I protagonisti, come nella trama di un film, sono un alto prelato abruzzese (nel ruolo della vittima), quattro loschi figuri sudamericani ed una insospettabile commercialista barese (nel ruolo dei ‘soliti ignoti’). A capo dell’organizzazione un trader abruzzese, S.A.E, 43enne dal passato poco chiaro, con in mente un piano ambiziosissimo: truffare lo Ior, l’Istituto di Opere Religiose del Vaticano, ed alcune banche svizzere per 900 milioni di dollari, piazzando titoli di stato di paesi esteri (Argentina, Messico), fuori dal corso legale e, quindi, di valore reale pari allo zero.

Per questa vicenda sette persone sono accusate dalla procura della Repubblica di Pescara (pm Gennaro Varone) di associazione per delinquere finalizzate alla truffa. I raggiri congegnati dal gruppo criminale – che si avvaleva anche della consulenza di professionisti, perizie bollate e lettere di istituti bancari transnazionali – sono sfumati per una pura coincidenza e grazie all’intuito di un poliziotto. Gli agenti della Squadra Mobile di Pescara, infatti, stavano indagando su una banale frode finanziaria quando, nello studio di un notaio, si sono trovati faccia a faccia con una persona nota, sotto il braccio un plico di documenti misteriosi. Si è deciso di approfondire e, una volta ottenute le autorizzazioni dal giudice, si è scoperta una lettera, datata 23 marzo 2010, in cui l’ex Arcivescovo Francesco Cuccarese informava l’allora presidente ed il direttore dello Ior, Ettore Gotti Tedeschi, non indagati nella vicenda, che alcuni amici benefattori avevano donato 45 milioni di dollari alla fondazione benefica Ivec (In Veritate e Charitate). La cospicua somma – venti titoli messicani della Deuda bancaria Publica de la Tesoreria de la Federacion Mexicana, emessi nel 1930 – era il frutto di una misteriosa eredità ricevuta dal munifico V.G.F, un 53enne di Città del Messico.

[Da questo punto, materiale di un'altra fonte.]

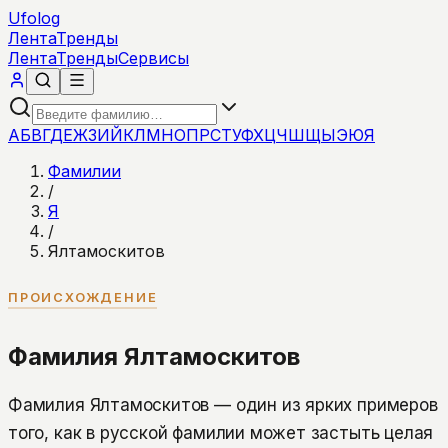
Ufolog
Лента
Тренды
Лента
Тренды
Сервисы
А
Б
В
Г
Д
Е
Ж
З
И
Й
К
Л
М
Н
О
П
Р
С
Т
У
Ф
Х
Ц
Ч
Ш
Щ
Ы
Э
Ю
Я
Фамилии
/
Я
/
Ялтамоскитов
ПРОИСХОЖДЕНИЕ
Фамилия Ялтамоскитов
Фамилия Ялтамоскитов — один из ярких примеров
того, как в русской фамилии может застыть целая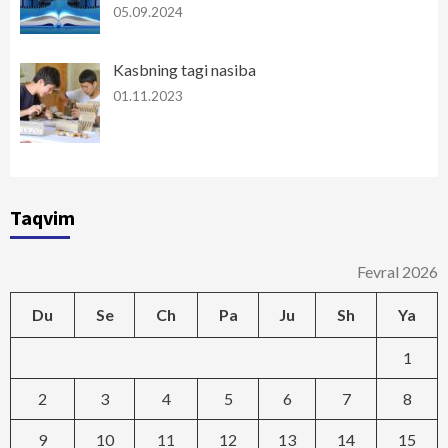
05.09.2024
Kasbning tagi nasiba
01.11.2023
Taqvim
Fevral 2026
Du
Se
Ch
Pa
Ju
Sh
Ya
1
2
3
4
5
6
7
8
9
10
11
12
13
14
15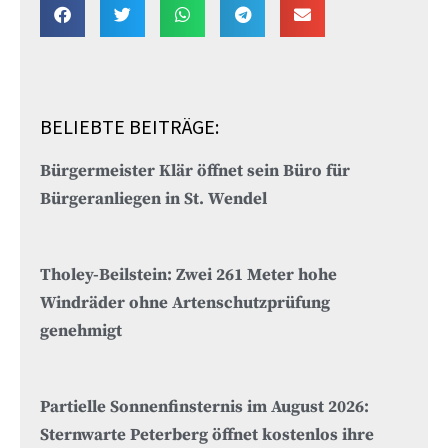
BELIEBTE BEITRÄGE:
Bürgermeister Klär öffnet sein Büro für
Bürgeranliegen in St. Wendel
Tholey-Beilstein: Zwei 261 Meter hohe
Windräder ohne Artenschutzprüfung
genehmigt
Partielle Sonnenfinsternis im August 2026:
Sternwarte Peterberg öffnet kostenlos ihre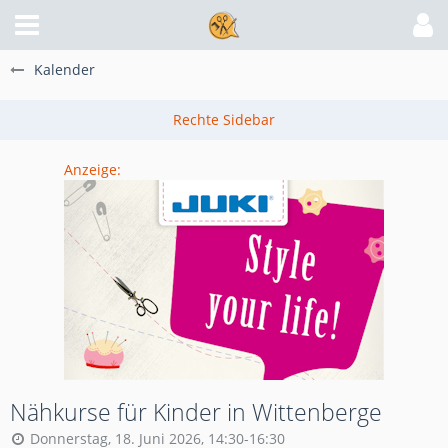
Kalender
Anzeige:
Nähkurse für Kinder in Wittenberge
Donnerstag, 18. Juni 2026, 14:30-16:30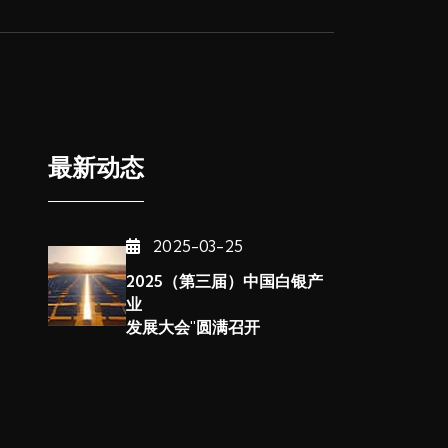
最新动态
2025-03-25
2025（第三届）中国白银产
业
发展大会"圆满召开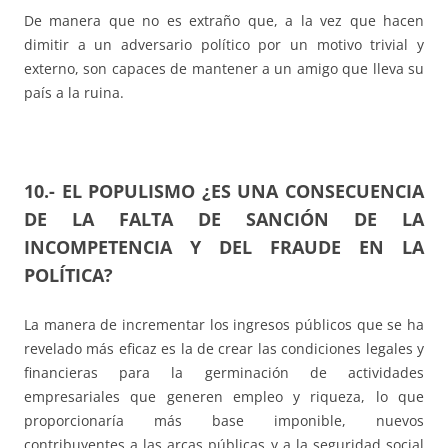
De manera que no es extraño que, a la vez que hacen
dimitir a un adversario político por un motivo trivial y
externo, son capaces de mantener a un amigo que lleva su
país a la ruina.
10.- EL POPULISMO ¿ES UNA CONSECUENCIA
DE LA FALTA DE SANCIÓN DE LA
INCOMPETENCIA Y DEL FRAUDE EN LA
POLÍTICA?
La manera de incrementar los ingresos públicos que se ha
revelado más eficaz es la de crear las condiciones legales y
financieras para la germinación de actividades
empresariales que generen empleo y riqueza, lo que
proporcionaría más base imponible, nuevos
contribuyentes a las arcas públicas y a la seguridad social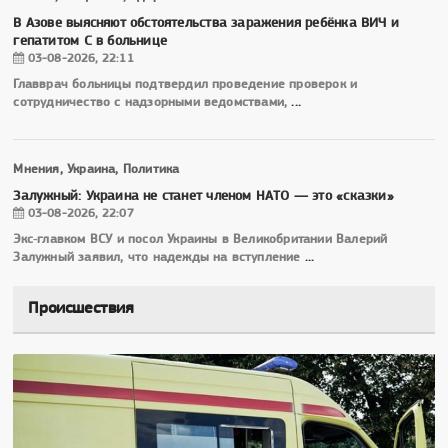
В Азове выясняют обстоятельства заражения ребёнка ВИЧ и
гепатитом С в больнице
03-08-2026, 22:11
Главврач больницы подтвердил проведение проверок и
сотрудничество с надзорными ведомствами,
...
Мнения, Украина, Политика
Залужный: Украина не станет членом НАТО — это «сказки»
03-08-2026, 22:07
Экс‑главком ВСУ и посол Украины в Великобритании Валерий
Залужный заявил, что надежды на вступление
...
Происшествия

La somma, poi, sarebbe stata utilizzata dalla Fondazione come garanzia per ottenere un finanziamento per dar vita ad opere umanitarie, tra cui la costruzione di un ospedale pediatrico in Palestina. Sempre nella lettera l’alto prelato chiedeva allo Ior di poterli depositare su un conto da aprire per l’occasione, a garanzia di un finanziamento in favore della fondazione da lui stesso presieduta. Durante le indagini si è appurato che il gruppo italosudamericano, spacciandosi per professionisti, aveva tentato di realizzare altre truffe coi titoli di stato dall’apparenza milionari ai danni di importanti istituti di credito internazionali in Svizzera e Messico. “Il meccanismo truffaldino – spiega il vice questore Pierfrancesco Muriana – era basato sui Private Placement Program, uno schema finanziario ad alto rendimento dietro il quale, spesso, si nascondono truffe come lo Schema di Ponzi. Solo un navigato scripofilo (così si chiamano gli esperti del settore) avrebbe potuto capire che si trattava di titoli storici ormai fuori corso legale”.

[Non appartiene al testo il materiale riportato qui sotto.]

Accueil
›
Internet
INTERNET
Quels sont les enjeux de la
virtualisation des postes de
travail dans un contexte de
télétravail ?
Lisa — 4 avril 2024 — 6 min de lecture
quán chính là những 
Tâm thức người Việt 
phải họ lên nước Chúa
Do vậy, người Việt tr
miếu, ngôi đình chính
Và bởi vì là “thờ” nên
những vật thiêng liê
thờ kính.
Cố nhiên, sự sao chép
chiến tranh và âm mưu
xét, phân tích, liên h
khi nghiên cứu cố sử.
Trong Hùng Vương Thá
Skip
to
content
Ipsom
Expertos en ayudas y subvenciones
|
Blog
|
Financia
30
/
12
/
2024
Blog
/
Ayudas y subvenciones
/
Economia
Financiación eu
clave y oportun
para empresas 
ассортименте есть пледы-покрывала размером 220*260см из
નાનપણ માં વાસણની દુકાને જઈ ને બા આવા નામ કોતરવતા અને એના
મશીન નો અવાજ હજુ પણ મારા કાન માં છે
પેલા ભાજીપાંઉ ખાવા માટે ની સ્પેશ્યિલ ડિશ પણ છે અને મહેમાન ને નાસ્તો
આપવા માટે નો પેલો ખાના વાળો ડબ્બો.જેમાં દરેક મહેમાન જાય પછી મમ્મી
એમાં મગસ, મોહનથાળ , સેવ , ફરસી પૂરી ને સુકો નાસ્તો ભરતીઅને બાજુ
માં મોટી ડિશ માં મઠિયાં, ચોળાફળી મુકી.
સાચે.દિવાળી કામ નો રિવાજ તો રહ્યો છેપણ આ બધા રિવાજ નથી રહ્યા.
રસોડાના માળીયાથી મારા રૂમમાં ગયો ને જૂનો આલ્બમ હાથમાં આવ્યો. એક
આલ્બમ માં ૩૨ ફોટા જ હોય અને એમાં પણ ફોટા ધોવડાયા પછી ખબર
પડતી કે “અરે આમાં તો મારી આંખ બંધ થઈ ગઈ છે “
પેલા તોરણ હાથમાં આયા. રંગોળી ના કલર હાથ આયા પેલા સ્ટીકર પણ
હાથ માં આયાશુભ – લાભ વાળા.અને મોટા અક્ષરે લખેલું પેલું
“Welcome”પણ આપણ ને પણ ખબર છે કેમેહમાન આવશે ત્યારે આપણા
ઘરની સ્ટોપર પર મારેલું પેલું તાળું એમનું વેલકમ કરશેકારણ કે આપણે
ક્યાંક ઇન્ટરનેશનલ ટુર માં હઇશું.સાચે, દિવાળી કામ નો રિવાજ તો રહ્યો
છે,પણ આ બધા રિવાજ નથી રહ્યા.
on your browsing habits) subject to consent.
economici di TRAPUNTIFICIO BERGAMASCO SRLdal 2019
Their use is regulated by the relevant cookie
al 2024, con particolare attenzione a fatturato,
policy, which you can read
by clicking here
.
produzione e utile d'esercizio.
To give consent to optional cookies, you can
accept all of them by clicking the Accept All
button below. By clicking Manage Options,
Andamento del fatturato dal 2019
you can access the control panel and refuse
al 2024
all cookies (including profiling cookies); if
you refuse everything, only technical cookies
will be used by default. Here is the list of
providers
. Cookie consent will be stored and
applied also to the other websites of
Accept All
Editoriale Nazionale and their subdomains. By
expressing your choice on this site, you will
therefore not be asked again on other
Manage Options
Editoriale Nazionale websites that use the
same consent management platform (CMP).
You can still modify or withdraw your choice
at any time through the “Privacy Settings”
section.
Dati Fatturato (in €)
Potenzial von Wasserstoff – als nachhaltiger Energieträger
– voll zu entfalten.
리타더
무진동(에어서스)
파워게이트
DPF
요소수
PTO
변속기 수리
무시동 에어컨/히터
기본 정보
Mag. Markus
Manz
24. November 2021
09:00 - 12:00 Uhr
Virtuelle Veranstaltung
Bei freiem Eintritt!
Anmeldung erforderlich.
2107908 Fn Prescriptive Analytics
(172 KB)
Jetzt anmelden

Nelle disponibilità dei truffatori titoli di stato esteri cosiddetti ‘Pink Lady’, risalenti al 1989, ‘Napoleon’ (1913) ed altri valori statali di Russia, Argentina e Messico. Al momento risultano soltanto due i casi di truffe riuscite in Abruzzo. Si tratta di due persone che, allettate dalla prospettiva di facili guadagni, sono state indotte da S.A.E. a consegnare soldi, nella convinzione di poter partecipare ad un investimento redditizio. Soldi che, ovviamente, si sono volatilizzati.